One of the quirks of the human condition is that we enjoy, even crave, flavors and textures which are polar opposites, often at the same time.
And that is due to our completely inadequate sense of taste.
Ah, sweet and sour mystery of life.
You probably think you do a pretty good job with your palate in seeking out subtle flavors and nuances in all kinds of foods and drinks. Well, quite literally, the job you do stinks. Hey, big fella, sit down and relax. Those are not fighting words. Not with me anyway.
More than 88% of all the tasting we experience actually comes through our nose. 88% is a big number. And, to add to the situation, our nasal abilities are not as keen as dogs or cats in the wild (no, not the kind that inhabits a certain karaoke bar on Bourbon Street), but we do a pretty good job of seeking out a wide range of flavors with our nose.
I know, there is a reason you did not take that second course in Biology and this is beginning to sound like the complicated mess you had hoped to avoid while looking for a crib grade. Press on. Pour yourself a glass of wine, or a solid cocktail, and let’s go over this whole affair.
Your mouth can discern only five things: sweet, sour, salty, bitter, and umami. The first four are self-explanatory. The last one, umami, is the sense of taste, maybe with texture, that one experiences from glutamic acid, like monosodium glutamate. It’s the way meats, cheeses and even potatoes taste after some process. Bite into a raw baked potato. Now bite down on one that has been baked. The product’s complete change is in the texture and the taste is due to the binding of certain agents during the preparation process, in this case the baking.

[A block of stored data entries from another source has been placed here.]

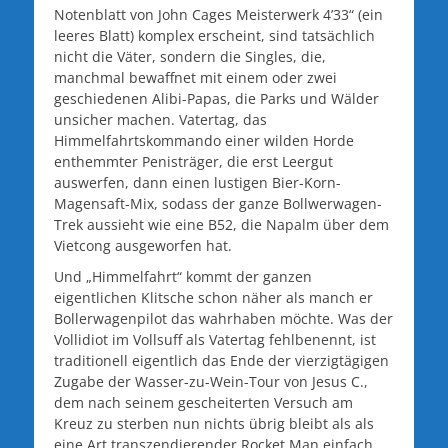
Notenblatt von John Cages Meisterwerk 4’33“ (ein
leeres Blatt) komplex erscheint, sind tatsächlich
nicht die Väter, sondern die Singles, die,
manchmal bewaffnet mit einem oder zwei
geschiedenen Alibi-Papas, die Parks und Wälder
unsicher machen. Vatertag, das
Himmelfahrtskommando einer wilden Horde
enthemmter Penisträger, die erst Leergut
auswerfen, dann einen lustigen Bier-Korn-
Magensaft-Mix, sodass der ganze Bollwerwagen-
Trek aussieht wie eine B52, die Napalm über dem
Vietcong ausgeworfen hat.
Und „Himmelfahrt“ kommt der ganzen
eigentlichen Klitsche schon näher als manch er
Bollerwagenpilot das wahrhaben möchte. Was der
Vollidiot im Vollsuff als Vatertag fehlbenennt, ist
traditionell eigentlich das Ende der vierzigtägigen
Zugabe der Wasser-zu-Wein-Tour von Jesus C.,
dem nach seinem gescheiterten Versuch am
Kreuz zu sterben nun nichts übrig bleibt als als
eine Art transzendierender Rocket Man einfach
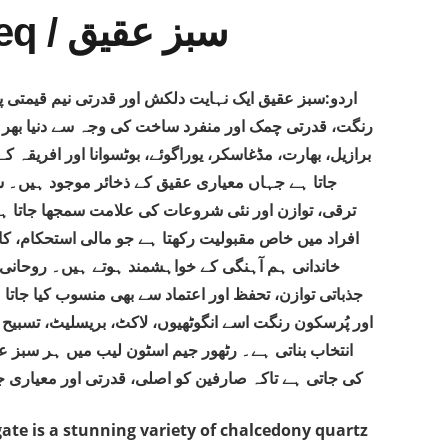
/ Sabz Aqeeq / سبز عقیق
اردو:
سبز عقیق ایک نہایت دلکش اور قدرتی نیم قیمتی 
رنگت، قدرتی چمک اور منفرد ساخت کی وجہ سے دنیا بھر م
برازیل، بھارت، مڈغاسکر، یوراگوئے، بوٹسوانا اور افریقہ
جاتا ہے جہاں معیاری عقیق کے ذخائر موجود ہیں،
ترقی، توازن اور نئی شروعات کی علامت سمجھا جاتا 
افراد میں خاص مقبولیت رکھتا ہے جو مالی استحکام، ک
خاندانی ہم آہنگی کے خواہشمند ہوتے ہیں۔ روحانی ،
جذباتی توازن، تحفظ اور اعتماد سے بھی منسوب کیا جات
اور پُرسکون رنگت اسے انگوٹھیوں، لاکٹ، بریسلیٹ، تسبیح ا
انتخاب بناتی ہے۔ رٹھور جیم اسٹون لیب میں ہر سبز 
کی جاتی ہے تاکہ صارفین کو اصلی، قدرتی اور معیاری ج
ate is a stunning variety of chalcedony quartz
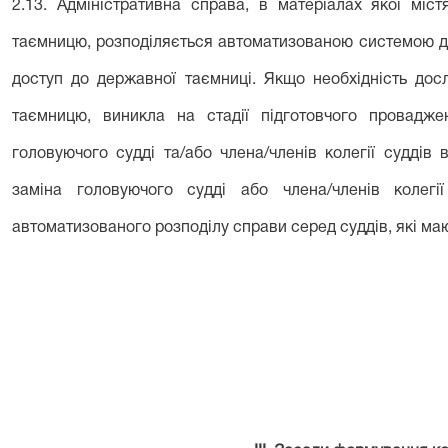
2.13. Адміністративна справа, в матеріалах якої міс
таємницю, розподіляється автоматизованою системою до
доступ до державної таємниці. Якщо необхідність дос
таємницю, виникла на стадії підготовчого провадж
головуючого судді та/або члена/членів колегії суддів 
заміна головуючого судді або члена/членів колегі
автоматизованого розподілу справи серед суддів, які ма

Anyway, that’s it for taste. You have five abilities. Taste buds are all over your mouth, particularly the tongue, but they are only finding those five tastes. Lazy little devils. Even insects have a better sense of taste than humans.
You experience sugar right on the tip of your tongue. Salt just a little further back, in the middle on the tongue’s surface. Sour is primarily discerned on either side of the tongue, with bitter towards the back. Umami, being more textural, is an overall sensation probably involving quite a few of your taste buds all over the place.

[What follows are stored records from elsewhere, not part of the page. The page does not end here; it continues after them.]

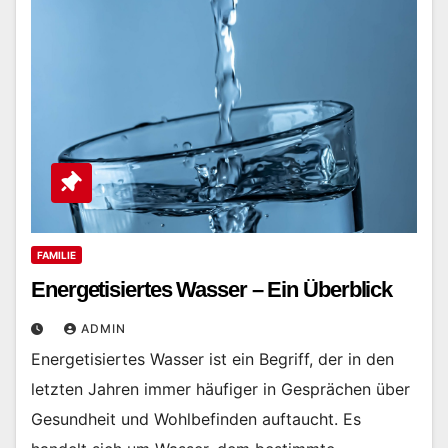
FAMILIE
Energetisiertes Wasser – Ein Überblick
ADMIN
Energetisiertes Wasser ist ein Begriff, der in den
letzten Jahren immer häufiger in Gesprächen über
Gesundheit und Wohlbefinden auftaucht. Es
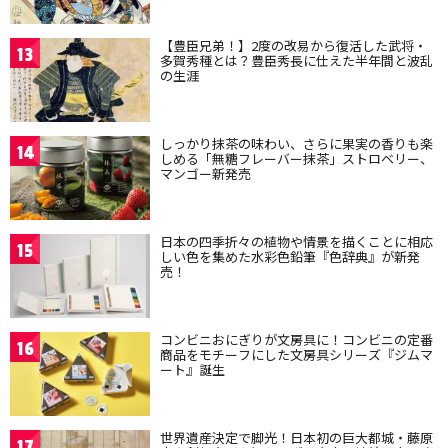
【豊臣兄弟！】2度の改易から復活した武将・
13
多賀秀種とは？豊臣秀長に仕えた半年間と波乱
の生涯
しっかり抹茶の味わい、さらに果実の香りも楽
14
しめる「無糖フレーバー抹茶」ストロベリー、
マンゴー新発売
日本の四季折々の植物や情景を描くことに相応
15
しい色を集めた水彩色鉛筆『色辞典』が新発
売！
コンビニおにぎりが文房具に！コンビニの定番
16
商品をモチーフにした文房具シリーズ『ジムマ
ート』誕生
世界遺産決定で脚光！日本初の巨大都城・藤原
17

But, you, dear intelligent reader, will ask, “Where am I getting all those identifiable tastes from, like apples and cherries and beef and asparagus?” So smart to inquire.
Your nose, of course. Sort of a way to back into this proof is when you note that you have a bad cold and you can’t taste a thing. Taste does not vary all that much, unless your buds are stressed like from a hot beverage. What keeps you from tasting during a bad cold is that your nasal passage is all glopped up (technical term) and blocked. You cannot taste because you cannot smell.

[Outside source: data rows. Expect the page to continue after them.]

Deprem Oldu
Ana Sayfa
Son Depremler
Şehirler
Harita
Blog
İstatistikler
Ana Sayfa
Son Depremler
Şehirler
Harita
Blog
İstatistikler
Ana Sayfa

Try this out: close your eyes and then tightly hold your nose closed. Ask a trusted friend, hopefully your wife or husband, to put into your mouth a pungent candy. Chew on it. What flavor was it?
If you kept your nose blocked, you won’t be able to discern with your mouth if it was sour cherry, bitter lemon, or apple. What you will get is sugar, no fruit.  
I know that many of you will be tempted to assign this shortcoming in the human condition to explain the Jagermeister® phenomenon. I will not be joining you in that discussion.  And it is not because I like that particular liqueur. Not by a mile.
Now, back to our original thought. Many of us take our iced tea and add both lemon and sugar. Some people, and you know who you are, like sweetened tea, which contains a superabundance of sugar. Those are opposite flavors, but we add them in order to achieve a balance that is pleasing to us when enjoying an acidic beverage like tea or coffee.
Our particular array of taste buds craves the ying and the yang of both sweet and sour. Our tongue can do the work here, with some assistance from our nose.
What is the first thing people with little or no wine knowledge ask for in a new wine? Yep, they want something “dry.” They don’t think they like sweet wines. These are the same folks who like sweet tea and Coca-Cola®. At this point, science and logic part ways.
Even in spirits, we seek balances between sweet, sour, salty and bitter. You would never build a cocktail around Bitters. They become an important, but minor, ingredient in the overall cocktail building process, with spirits taking center stage, along with an array of supporting characters like sweet mixers, fruit, vegetables and whatever else. But just about everything you add to a cocktail for taste has to be balanced with an ingredient of opposing flavor. Balance is the key to great cocktails.  
Wine is also an interesting challenge since it is a stand-alone beverage and lacks salt. You would have to drink more than 100 bottles of wine to reach your recommended daily intake of salt.  But there are enough other naturally-occurring tasting and odor elements to keep it interesting.
Every day is a Big Surprise and so we seek comfort and routine. Sugar and lemon in a bitter acidic drink makes us happy. Finding sour cherries or apples in the bouquet of wine is a fun quest.
And now you know why it is proper for you to stick your nose into a glass of wine before you drink it, or why bringing a well-made cocktail slowly to your lips, allowing your nose to get involved with the aroma, is important.
You’re human. It’s how we do things.